John feels a lot of sympathy for his mother’s predicament: “The heartbreak for a girl to have to part with her baby is horrendous. I think it is very difficult for most men to appreciate what it means after a girl has carried the child and given birth. When my mother went back to work after she gave me up at the Foundling Hospital, the girls in the factory where she was working ridiculed her because she’d had a baby ‘out of wedlock’ . In the 1930s and 40s it was dreadful for women, they were ostracised. Nobody wanted to help her.”
Life at the Foundling Hospital
After being admitted to the Foundling Hospital, John was taken to live with a foster family in the countryside until he was 5 years old (it was standard practice for the children to be fostered until the age of 5 to give them some stability and family life before entering the Hospital) at which point, he returned to the Foundling Hospital in Berkhamsted. John recalls that life was very regimented at the Foundling Hospital, partly because there were so many children to look after and that many of the boys went into the army.
John says: “On a typical day, we used to get up early and go into the washrooms, dress in the Foundling Hospital uniform, line up in twos and taken down to dining hall for breakfast and then play outside until lessons started. It had to be really bad weather for us not to go outside. I can remember when, in 1947, the weather was awful, and we had to huddle to keep warm under the colonnades. The bathrooms had six baths in them, and it was two in a bath. The water would be topped up rather than changed. I often say that I was lucky because my surname began with C but the poor chap with the name beginning with W had to wait until last!”
John found some aspects of life at the Foundling Hospital difficult, such as bullying by older boys, a sense of loneliness and the social stigma of associated with being an illegitimate child. However, John feels that his time at the Foundling Hospital made him “extraordinarily independent” and gave him the discipline and drive to succeed in his life and career. Before he left the Foundling Hospital, the headmaster asked him what he wanted to do. John said that he was interested in “how sound came out of a radio” and a sound engineer apprenticeship in Oxford was organised for him. John also remarks that the vast majority of former Foundling pupils went on to marry and have positive lives and careers. John credits his “dear wife” as a “tremendous support”.
Tracing his family history
John traced his birth mother in the late 80s and stayed in contact with her until her death 7 years later. He remembers: “Like all children at the Foundling Hospital, I used to think that my mother was a princess, that she would come to claim me. We fantasised that they were rich, wonderful people.” John remembers meeting his birth mother for the first time as a “strange” experience. “On television programmes such as ‘long lost family’, everybody seems to be very emotional.
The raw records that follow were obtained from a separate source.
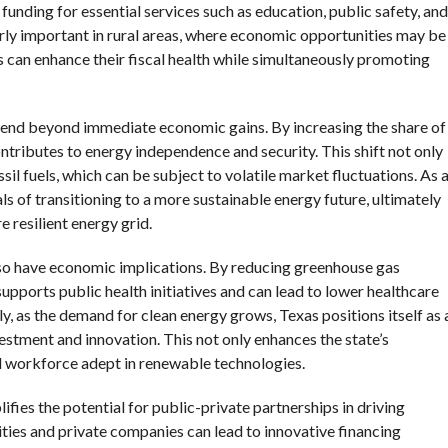
 funding for essential services such as education, public safety, and
larly important in rural areas, where economic opportunities may be
s can enhance their fiscal health while simultaneously promoting
xtend beyond immediate economic gains. By increasing the share of
ntributes to energy independence and security. This shift not only
sil fuels, which can be subject to volatile market fluctuations. As 
als of transitioning to a more sustainable energy future, ultimately
 resilient energy grid.
lso have economic implications. By reducing greenhouse gas
upports public health initiatives and can lead to lower healthcare
ly, as the demand for clean energy grows, Texas positions itself as 
vestment and innovation. This not only enhances the state’s
d workforce adept in renewable technologies.
fies the potential for public-private partnerships in driving
es and private companies can lead to innovative financing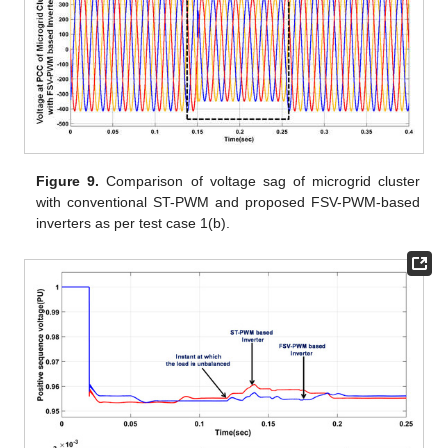
Figure 9.
Comparison of voltage sag of microgrid cluster
with conventional ST-PWM and proposed FSV-PWM-based
inverters as per test case 1(b).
But with my mother, we shook hands and I said, “how are you?”, and the relationship remained like that during our time together.” John also enjoys a relationship with his half-brothers and said that the family accepted him “with no reservations”.
Life in care today
John believes that it is important to listen to young people in care today to gain their perspectives to find solutions to their problems. He feels that in many ways, young people in care today face more difficulties than he faced in the 1930s due to multiple care placements.
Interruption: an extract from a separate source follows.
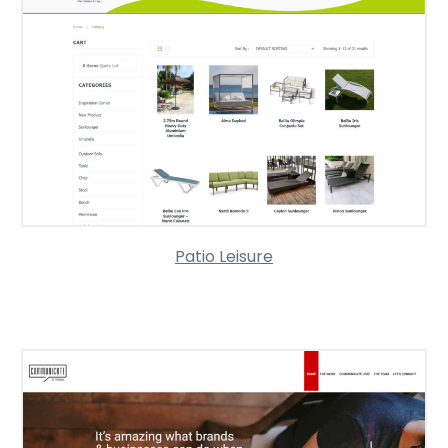
Patio Leisure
John served as a governor of the organisation between 2008-16 and has had the opportunity to connect with young people in care and share his experiences and listen to them. He says: “It gave me a lot of satisfaction to think if even one of those young children could find a way through their problems as a result of listening to me, then that would be brilliant. Apparently, the children used to ask about me and what I was doing. I learned that some of the young people went on to university which was fantastic to hear.”
Voices Through Time
For John, the Voices Through Time project to digitise Coram’s archives dating from 1739 is very important. “I support the project to digitise Coram’s archive 100%. The archives can give us a picture of what happened all those years ago and the circumstances not just of the individual children and their families but the also the social, political and economic context. All that information needs to be accessible to researchers. From there we can try to find some solutions to today’s problems and that is what Coram is doing.”
John adds:
“Former Foundling pupils are not unique, we need to understand that children in the 30s, 40s and 50s in other institutions and boarding schools had similar experiences. It is by understanding and learning from history and past practices that organisations such as the former Foundling Hospital, now called The Thomas Coram Foundation for Children and known simply as children’s charity Coram, are able to provide an abundance of innovated services to our children today.”